E chegamos ao México e ao Título



O campeão:
Imbatível nas eliminatórias sul-americanas com seis vitórias e um empate, o Brasil confirmou o favoritismo e venceu em 1983 o Campeonato Mundial de Juniores da FIFA no México. A seleção ficou no 1 a 1 com a Holanda na estréia, depois atropelou a Nigéria por 3 a 0 e se classificou para a segunda fase com uma difícil vitória por 2 a 1 sobre a União Soviética. Nas quartas-de-final, a equipe canarinho jogou o seu melhor futebol em toda a competição, goleando a Tchecoslováquia por 4 a 1, antes de eliminar a surpreendente Coréia do Sul nas semifinais. A grande decisão levou 110 mil pessoas ao Estádio Azteca para assistir ao duelo entre os arqui-rivais Brasil e Argentina. A Seleção dominou a partida, mas conquistou a taça somente com um solitário gol de pênalti. O título sem dúvida estava em boas mãos, afinal não havia adversário que pudesse fazer frente à constelação de astros como Bebeto, Dunga, Jorginho e Geovani.

Em pé: Adalberto, Hugo, Heitor, Régis, Guto, Dunga, Brigatti e o capitão Bôni;Agachados: Demétrio, Bebeto, Mauricinho, Geovani, Gilmar, Paulinho, Marinho e Aloisio.

A surpresa

Embora as principais seleções européias tenham desempenhado um bom papel, foram os dois gigantes sul-americanos, Argentina e Brasil, que roubaram todas as atenções no México 1983, um torneio que ficará marcado pela vitória do talento latino.A Coréia do Sul, por sua vez, se classificou para o campeonato como a primeira colocada na Ásia, mas chegou ao México com o rótulo de azarão.
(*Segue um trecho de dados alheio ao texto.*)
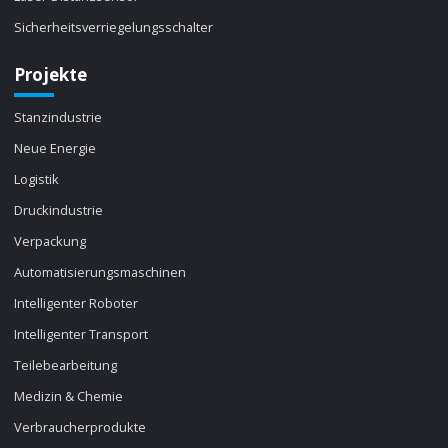
Sicherheitsverriegelungsschalter
Projekte
Stanzindustrie
Neue Energie
Logistik
Druckindustrie
Verpackung
Automatisierungsmaschinen
Intelligenter Roboter
Intelligenter Transport
Teilebearbeitung
Medizin & Chemie
Verbraucherprodukte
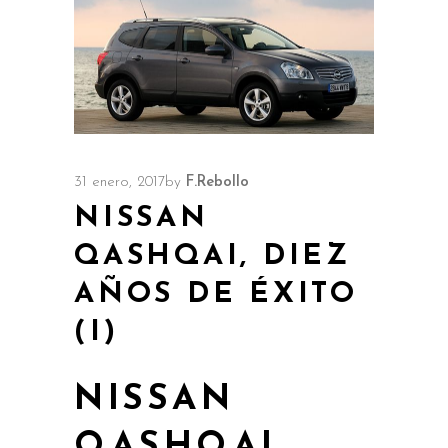
31 enero, 2017
by
F.Rebollo
NISSAN
QASHQAI, DIEZ
AÑOS DE ÉXITO
(I)
NISSAN
QASHQAI,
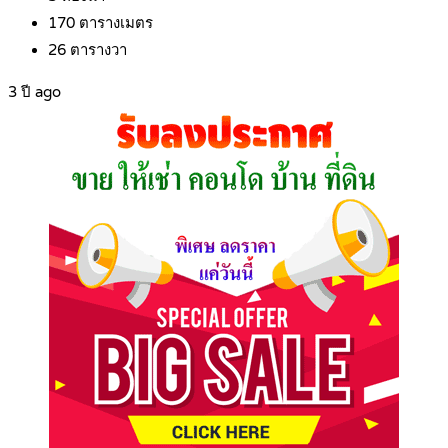
170
ตารางเมตร
26
ตารางวา
3 ปี ago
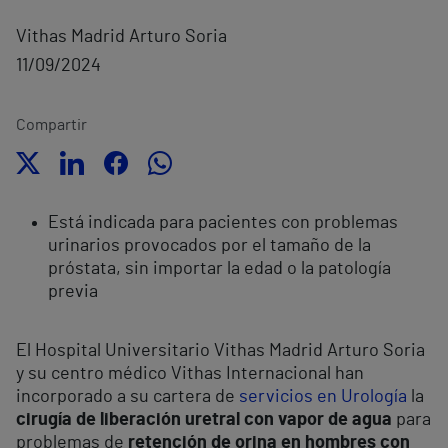
Vithas Madrid Arturo Soria
11/09/2024
Compartir
Está indicada para pacientes con problemas
urinarios provocados por el tamaño de la
próstata, sin importar la edad o la patología
previa
El Hospital Universitario Vithas Madrid Arturo Soria
y su centro médico Vithas Internacional han
incorporado a su cartera de
servicios en Urología
la
cirugía de liberación uretral con vapor de agua
para
problemas de
retención de orina en hombres con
Após uma estréia vacilante, na qual perdeu para a Escócia por 2 a 0, a seleção foi evoluindo a cada partida e, já no segundo jogo, calou 70 mil pessoas com uma vitória por 2 a 1 sobre o México. Pelo mesmo placar, a Austrália foi a nocaute no confronto seguinte, enquanto o Uruguai foi a vítima das quartas-de-final numa partida que muitos apontaram como a melhor da competição. A Seleção Brasileira, que acabaria em primeiro, se mostrou na semifinal um obstáculo forte demais para ser derrubado pelos sul-coreanos, mas a quarta colocação representou a melhor campanha de uma equipe asiática em um torneio da FIFA.

O craque:


Além de terminar na artilharia com seis gols, o brasileiro Geovani se consagrou como o melhor jogador do Campeonato Mundial de Juniores da FIFA 1983. Personificação da seleção verde-amarela, o meio-campista assumiu o papel de líder natural da equipe com uma maturidade somada à assombrosa habilidade de compreender a partida. Ainda assim, o seu talento não era tipicamente brasileiro. Nem exatamente habilidoso, tampouco veloz, Geovani tinha como armas o passe, a visão e a capacidade de organizar o meio-de-campo e desarmar o adversário. A carreira começou no Vasco da Gama aos 16 anos, e apesar de ter chegado a tentar a sorte no futebol europeu, Geovani não conseguiu repetir as boas atuações e logo voltou ao Rio e ao Estádio São Januário.